Depending on the selection of buying or selling the numerator or denominator of a currency pair, the derivative contracts are known as futures and options.
There are various ways to earn a profit from futures and options, but the contract-holder is always obliged to certain rules when they go into a contract.
There are some basic differences between futures and options and these differences are the ways through which investors can make a profit or a loss.
Long and Short Currency Trading
Currency futures and options are derivative contracts. These contracts derive their own values from utilization of the underlying assets, which, in this case, are currency pairs. Currencies are always traded in pairs.

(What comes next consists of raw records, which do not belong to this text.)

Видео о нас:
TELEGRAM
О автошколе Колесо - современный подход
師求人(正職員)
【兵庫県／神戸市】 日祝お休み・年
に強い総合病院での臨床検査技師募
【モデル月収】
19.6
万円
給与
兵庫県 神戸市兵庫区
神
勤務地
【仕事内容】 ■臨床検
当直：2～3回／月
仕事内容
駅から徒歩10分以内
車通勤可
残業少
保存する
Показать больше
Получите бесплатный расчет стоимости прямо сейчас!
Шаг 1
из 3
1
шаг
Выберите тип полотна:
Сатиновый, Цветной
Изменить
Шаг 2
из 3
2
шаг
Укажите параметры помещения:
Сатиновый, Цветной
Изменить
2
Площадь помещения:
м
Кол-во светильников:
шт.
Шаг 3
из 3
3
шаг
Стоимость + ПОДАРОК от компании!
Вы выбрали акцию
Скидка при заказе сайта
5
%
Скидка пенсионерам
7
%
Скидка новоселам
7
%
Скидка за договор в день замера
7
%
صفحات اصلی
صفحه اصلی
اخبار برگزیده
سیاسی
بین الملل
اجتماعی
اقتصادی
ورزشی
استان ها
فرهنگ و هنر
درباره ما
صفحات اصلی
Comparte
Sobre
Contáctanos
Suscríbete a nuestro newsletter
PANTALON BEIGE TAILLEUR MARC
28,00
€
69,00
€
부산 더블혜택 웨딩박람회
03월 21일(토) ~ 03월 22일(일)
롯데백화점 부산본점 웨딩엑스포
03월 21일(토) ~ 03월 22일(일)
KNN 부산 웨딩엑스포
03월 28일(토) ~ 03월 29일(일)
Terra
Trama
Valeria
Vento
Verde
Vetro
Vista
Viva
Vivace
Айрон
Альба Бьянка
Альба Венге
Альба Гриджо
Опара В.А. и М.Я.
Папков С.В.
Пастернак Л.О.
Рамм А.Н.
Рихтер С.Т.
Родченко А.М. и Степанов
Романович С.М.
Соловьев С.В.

For example, the Euro and U.S. Dollar pair is expressed as EUR/USD. When someone buys this pair, they are said to be going long (buying) with the numerator, or the base, currency, which is the Euro; and thereby selling the denominator (quote) currency, which is the Dollar. When someone sells the pair, it is selling the Euro and buying the Dollar. When the long currency appreciates against the short currency, people make money.
Foreign Currency Futures
Currency futures make the buyer of the contract to buy the long currency (numerator) by paying with the short currency (denominator) for it. The seller of a contract has the reverse obligation. The obligation of the contact is usually due on the expiration date of the future.

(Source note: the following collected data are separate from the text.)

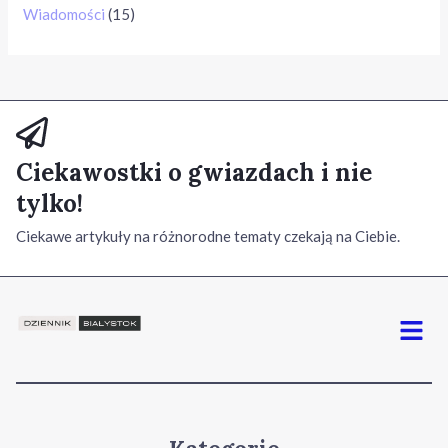
Wiadomości
(15)
Ciekawostki o gwiazdach i nie
tylko!
Ciekawe artykuły na różnorodne tematy czekają na Ciebie.
Menu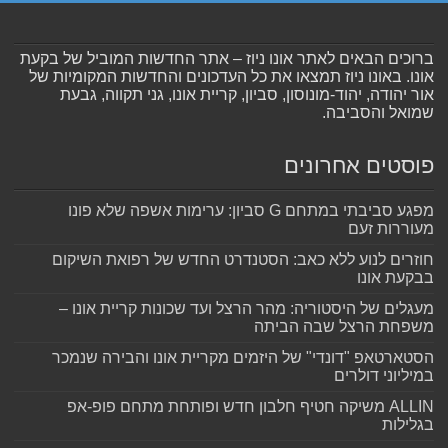
ברוכים הבאים לאתר אונו ניוז – אתר החדשות המוביל של בקעת
אונו. באונו ניוז תמצאו את כל העדכונים והחדשות המקומיות של
אור יהודה, יהוד-מונוסון, סביון, קריית אונו, גני תקווה, גבעת
שמואל והסביבה.
פוסטים אחרונים
מפגע סביבתי במתחם G סביון: ערימות אשפה שלא פונו
מעוררות זעם
חוזרים לנוע ללא כאב: הסטנדרט החדש של רפואת השיקום
בבקעת אונו
מעגלים של היסטוריה: מהר הרצל ועד שכונות קריית אונו –
משפחת הרצל שבה הביתה
הסטארטאפ "דונדי" של היזמים מקריית אונו והבירה שנמכר
במיליוני דולרים
ALLIN משיקה חטיף חלבון חדש ופותחת מתחם פופ-אפ
בגלילות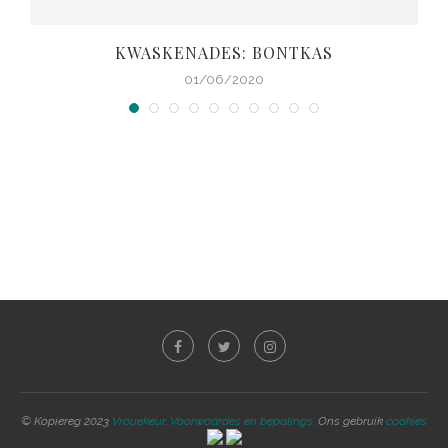
KWASKENADES: BONTKAS
01/06/2020
© Kopiereg 2023
Vrouekeur
.
Voorwaardes en bepalings.
Ons gebruik
cookies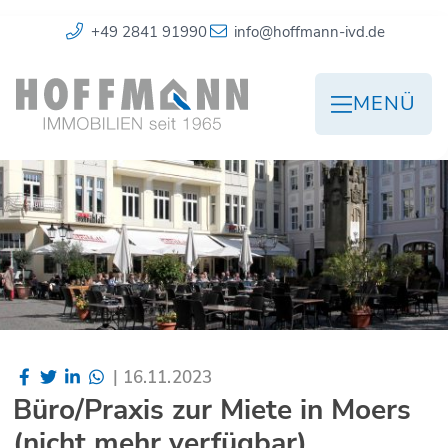
+49 2841 91990
info@hoffmann-ivd.de
MENÜ
|
16.11.2023
Büro/Praxis zur Miete in Moers
(nicht mehr verfügbar)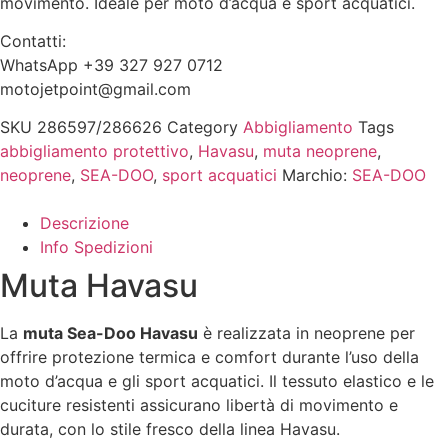
movimento. Ideale per moto d’acqua e sport acquatici.
Contatti:
WhatsApp +39 327 927 0712
motojetpoint@gmail.com
SKU
286597/286626
Category
Abbigliamento
Tags
abbigliamento protettivo
,
Havasu
,
muta neoprene
,
neoprene
,
SEA-DOO
,
sport acquatici
Marchio:
SEA-DOO
Descrizione
Info Spedizioni
Muta Havasu
La
muta Sea-Doo Havasu
è realizzata in neoprene per
offrire protezione termica e comfort durante l’uso della
moto d’acqua e gli sport acquatici. Il tessuto elastico e le
cuciture resistenti assicurano libertà di movimento e
durata, con lo stile fresco della linea Havasu.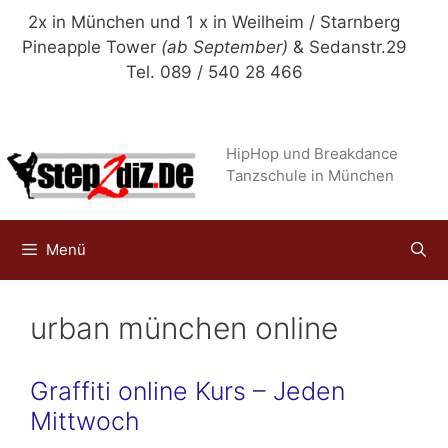
Zum
2x in München und 1 x in Weilheim / Starnberg
Inhalt
Pineapple Tower
(ab September)
& Sedanstr.29
springen
Tel. 089 / 540 28 466
HipHop und Breakdance
Tanzschule in München
Menü
urban münchen online
Graffiti online Kurs – Jeden
Mittwoch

The ratio of currencies, bought and sold, is settled in advance between the parties involved. People make a profit or loss depending on the gap between the settled price and the real, effective price on the date of expiration.
Margins are deposited for the futures trades – cash is the important part that serves as the performance bond to make sure that both parties are obliged to fulfil their obligations.
Options on Currency Pairs
The party that purchases a currency pair call option may also decide to settle for an execution or to sell out the option on or before the date of expiration. There is a strike price of the option that shows a particular exchange ratio for the given pair of currencies.

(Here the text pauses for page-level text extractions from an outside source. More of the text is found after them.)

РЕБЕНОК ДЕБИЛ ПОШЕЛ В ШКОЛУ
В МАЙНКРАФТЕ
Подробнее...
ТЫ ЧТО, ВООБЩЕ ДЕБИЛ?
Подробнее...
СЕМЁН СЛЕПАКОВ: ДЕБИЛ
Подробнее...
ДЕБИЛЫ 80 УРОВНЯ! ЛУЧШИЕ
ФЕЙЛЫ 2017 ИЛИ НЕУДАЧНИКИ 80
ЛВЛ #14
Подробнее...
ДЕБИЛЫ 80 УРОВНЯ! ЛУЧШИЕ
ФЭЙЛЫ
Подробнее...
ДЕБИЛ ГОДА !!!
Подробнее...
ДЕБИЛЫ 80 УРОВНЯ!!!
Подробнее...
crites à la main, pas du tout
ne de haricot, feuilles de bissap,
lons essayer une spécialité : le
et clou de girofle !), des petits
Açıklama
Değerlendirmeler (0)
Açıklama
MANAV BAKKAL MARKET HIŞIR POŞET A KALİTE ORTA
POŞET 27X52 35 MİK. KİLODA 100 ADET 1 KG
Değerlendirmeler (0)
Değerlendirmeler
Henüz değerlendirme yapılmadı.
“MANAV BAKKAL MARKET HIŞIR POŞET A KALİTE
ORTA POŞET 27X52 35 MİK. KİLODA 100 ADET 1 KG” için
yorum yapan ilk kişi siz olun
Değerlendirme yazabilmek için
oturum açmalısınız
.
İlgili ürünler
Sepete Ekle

When the actual price of the currency pair is more than the strike price, the call holder earns a profit. It is said to execute the option by buying the base and selling the quote at a profitable term. A put buyer always bets on the denominator or quote currency appreciating against the numerator or the base currency.
Options on Currency Futures
Instead of having to buy and sell currency pairs, options in a currency future offers the contract-holders the right, but not an obligation, to purchase a futures contract on the particular currency pair.
The strategy in such a case is that the option buyer can profit from the futures market without having to put down any margin in the contract. When the futures contract appreciate, the call or contract holder can just sell the call for a profit. The call holder does not need to buy the underlying futures contract. A put buyer can easily earn a profit if the futures contract loses value.